# Formal Verification: From Programs to Formulas

## Convert programs to logical formulas and prove properties about them

Imagine being able to prove that, no matter what inputs your program receives, certain properties or invariants will always hold by the end of the execution. This is what formal verification allows us to do, and in this article, we'll explore how to convert a program into logical formulas that we can then *solve* to create proofs about it.

The general steps involved in this process are:

Implementing an interpreter for a simple imperative language (IMP).

Implementing a parser that turns IMP programs into ASTs.

Converting IMP ASTs into logical formulas (SMT formulas), also represented as an AST.

Embedding the properties we want to prove into the logical formulas.

Passing the logical formulas to an SMT solver (Z3), which will determine whether the properties we specified hold true for every possible input to the program.
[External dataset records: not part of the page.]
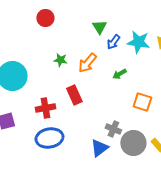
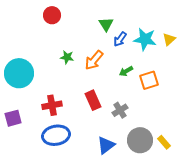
red rectangle: (74, 95) -> (93, 100), moved
orange square: (142, 102) -> (149, 80), moved, turned -36
gray cross: (113, 129) -> (120, 110), moved, turned 35

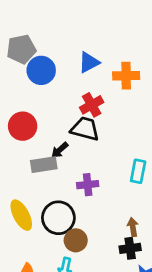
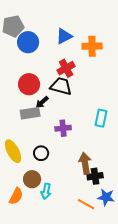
red circle: (23, 126) -> (29, 84), moved
black circle: (58, 218) -> (41, 153), size x0.6
brown arrow: (133, 227) -> (85, 163), moved, size x1.5
brown circle: (76, 240) -> (32, 179), moved

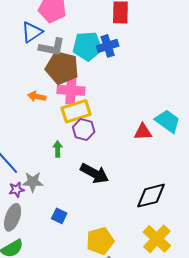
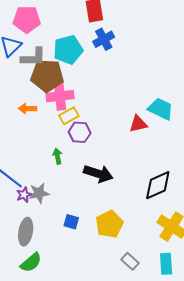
blue cross: (108, 46) -> (104, 39), moved
yellow rectangle: (76, 111) -> (69, 116), size x0.7
purple star: (16, 190) -> (24, 195), moved
yellow pentagon: (100, 241) -> (109, 224), moved

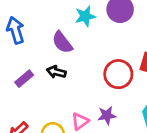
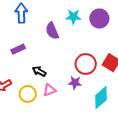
black arrow: (56, 72) -> (39, 71), moved
purple star: (107, 115) -> (75, 83), moved

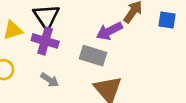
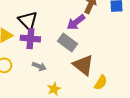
gray rectangle: (93, 56) -> (68, 42), turned 30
In this article, we'll see how to implement all the previous steps intuitively. Moreover, you'll find a link to the code on GitHub at the end of the article. If there's enough interest, I'll create a follow-up article going through that code step by step. Let's begin!

# Prerequisites

If you are reading this, I assume you already have a good understanding of general programming concepts. In addition, I suggest having a basic understanding of what a parser and an AST are before reading this article.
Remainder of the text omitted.